Assignment>
Locate each line with the string "Книжкові" in the listing below and copy it.

Listed entries>
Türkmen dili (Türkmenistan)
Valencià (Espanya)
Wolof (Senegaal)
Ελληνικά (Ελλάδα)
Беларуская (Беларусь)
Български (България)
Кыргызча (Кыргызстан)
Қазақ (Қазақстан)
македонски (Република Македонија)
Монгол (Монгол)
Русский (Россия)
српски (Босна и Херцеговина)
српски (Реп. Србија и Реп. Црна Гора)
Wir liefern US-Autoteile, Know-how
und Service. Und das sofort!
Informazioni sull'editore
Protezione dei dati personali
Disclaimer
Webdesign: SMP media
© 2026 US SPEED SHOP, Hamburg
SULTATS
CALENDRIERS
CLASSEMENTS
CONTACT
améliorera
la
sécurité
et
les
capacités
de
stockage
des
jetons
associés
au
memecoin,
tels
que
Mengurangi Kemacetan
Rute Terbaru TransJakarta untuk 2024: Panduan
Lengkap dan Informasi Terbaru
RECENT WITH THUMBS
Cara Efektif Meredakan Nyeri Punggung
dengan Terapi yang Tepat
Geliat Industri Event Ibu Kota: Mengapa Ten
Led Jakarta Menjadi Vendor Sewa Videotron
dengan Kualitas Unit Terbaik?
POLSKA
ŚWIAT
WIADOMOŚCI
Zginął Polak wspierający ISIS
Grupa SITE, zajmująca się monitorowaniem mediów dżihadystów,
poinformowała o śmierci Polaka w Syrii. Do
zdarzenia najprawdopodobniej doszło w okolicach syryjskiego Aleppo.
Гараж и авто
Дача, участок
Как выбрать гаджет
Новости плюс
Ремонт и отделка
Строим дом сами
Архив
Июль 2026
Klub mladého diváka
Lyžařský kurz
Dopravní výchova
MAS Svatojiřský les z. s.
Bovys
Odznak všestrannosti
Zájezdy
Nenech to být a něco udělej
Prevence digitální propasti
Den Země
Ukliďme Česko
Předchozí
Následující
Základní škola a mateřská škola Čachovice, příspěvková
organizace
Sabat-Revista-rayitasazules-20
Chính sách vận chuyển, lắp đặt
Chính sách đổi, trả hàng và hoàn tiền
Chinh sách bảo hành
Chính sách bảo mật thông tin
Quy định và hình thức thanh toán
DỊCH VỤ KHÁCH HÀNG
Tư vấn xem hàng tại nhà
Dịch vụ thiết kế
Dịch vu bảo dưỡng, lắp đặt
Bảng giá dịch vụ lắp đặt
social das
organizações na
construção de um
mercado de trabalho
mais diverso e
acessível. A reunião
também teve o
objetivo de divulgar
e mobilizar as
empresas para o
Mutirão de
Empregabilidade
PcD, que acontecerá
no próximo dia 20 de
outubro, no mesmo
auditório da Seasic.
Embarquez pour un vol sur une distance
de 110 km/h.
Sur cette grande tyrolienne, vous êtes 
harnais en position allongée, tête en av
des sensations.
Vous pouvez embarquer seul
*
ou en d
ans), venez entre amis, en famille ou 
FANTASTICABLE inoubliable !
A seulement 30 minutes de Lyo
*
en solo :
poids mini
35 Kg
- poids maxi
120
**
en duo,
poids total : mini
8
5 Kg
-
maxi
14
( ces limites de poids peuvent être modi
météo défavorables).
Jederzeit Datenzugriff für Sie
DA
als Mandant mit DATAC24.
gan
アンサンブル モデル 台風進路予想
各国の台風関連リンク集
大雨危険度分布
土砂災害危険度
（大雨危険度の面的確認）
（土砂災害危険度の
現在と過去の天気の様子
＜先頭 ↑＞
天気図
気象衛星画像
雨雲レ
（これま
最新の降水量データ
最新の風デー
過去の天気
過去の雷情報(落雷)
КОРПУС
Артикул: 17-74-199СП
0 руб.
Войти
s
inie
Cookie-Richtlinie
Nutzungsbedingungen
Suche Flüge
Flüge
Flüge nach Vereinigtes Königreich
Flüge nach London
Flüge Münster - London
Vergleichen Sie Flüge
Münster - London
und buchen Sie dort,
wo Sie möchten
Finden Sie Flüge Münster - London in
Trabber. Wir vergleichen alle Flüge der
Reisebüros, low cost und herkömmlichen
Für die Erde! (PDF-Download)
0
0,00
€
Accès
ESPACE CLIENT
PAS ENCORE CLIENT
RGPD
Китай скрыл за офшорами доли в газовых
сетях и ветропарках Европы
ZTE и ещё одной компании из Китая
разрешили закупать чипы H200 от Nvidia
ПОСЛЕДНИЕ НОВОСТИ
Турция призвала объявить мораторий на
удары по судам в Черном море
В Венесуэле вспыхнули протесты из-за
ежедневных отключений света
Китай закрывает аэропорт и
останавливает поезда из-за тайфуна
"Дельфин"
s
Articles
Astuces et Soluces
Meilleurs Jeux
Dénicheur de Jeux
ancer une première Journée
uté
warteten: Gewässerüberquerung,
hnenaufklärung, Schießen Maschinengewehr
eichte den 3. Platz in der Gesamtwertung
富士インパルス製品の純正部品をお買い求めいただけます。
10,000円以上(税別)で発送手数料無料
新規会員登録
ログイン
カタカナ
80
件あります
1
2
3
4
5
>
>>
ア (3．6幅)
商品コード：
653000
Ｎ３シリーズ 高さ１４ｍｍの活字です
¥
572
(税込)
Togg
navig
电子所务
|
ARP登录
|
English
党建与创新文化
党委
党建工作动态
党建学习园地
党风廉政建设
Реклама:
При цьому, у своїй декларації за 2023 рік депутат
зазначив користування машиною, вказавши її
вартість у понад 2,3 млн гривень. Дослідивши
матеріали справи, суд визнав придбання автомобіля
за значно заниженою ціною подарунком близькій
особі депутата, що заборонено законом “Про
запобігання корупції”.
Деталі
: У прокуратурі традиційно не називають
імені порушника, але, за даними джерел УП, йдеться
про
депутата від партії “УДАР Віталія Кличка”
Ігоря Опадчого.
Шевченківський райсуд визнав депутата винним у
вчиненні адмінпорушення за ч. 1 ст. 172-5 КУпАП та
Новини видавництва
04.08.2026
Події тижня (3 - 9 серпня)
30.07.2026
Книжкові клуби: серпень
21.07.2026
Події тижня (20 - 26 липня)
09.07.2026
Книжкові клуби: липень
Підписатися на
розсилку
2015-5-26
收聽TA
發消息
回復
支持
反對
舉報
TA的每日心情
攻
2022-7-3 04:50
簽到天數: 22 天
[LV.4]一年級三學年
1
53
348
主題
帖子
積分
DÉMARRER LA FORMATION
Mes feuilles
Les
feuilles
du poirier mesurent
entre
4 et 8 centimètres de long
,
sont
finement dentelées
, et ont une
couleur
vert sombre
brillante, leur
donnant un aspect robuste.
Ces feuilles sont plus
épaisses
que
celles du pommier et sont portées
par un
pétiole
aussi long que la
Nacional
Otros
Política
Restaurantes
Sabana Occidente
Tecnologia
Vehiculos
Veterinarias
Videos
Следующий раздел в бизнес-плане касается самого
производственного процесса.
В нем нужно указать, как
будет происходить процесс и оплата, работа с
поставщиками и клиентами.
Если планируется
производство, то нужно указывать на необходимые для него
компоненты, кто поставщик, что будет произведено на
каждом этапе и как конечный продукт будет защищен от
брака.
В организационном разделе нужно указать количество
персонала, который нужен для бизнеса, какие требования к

Answer space>
Книжкові клуби: серпень
Книжкові клуби: липень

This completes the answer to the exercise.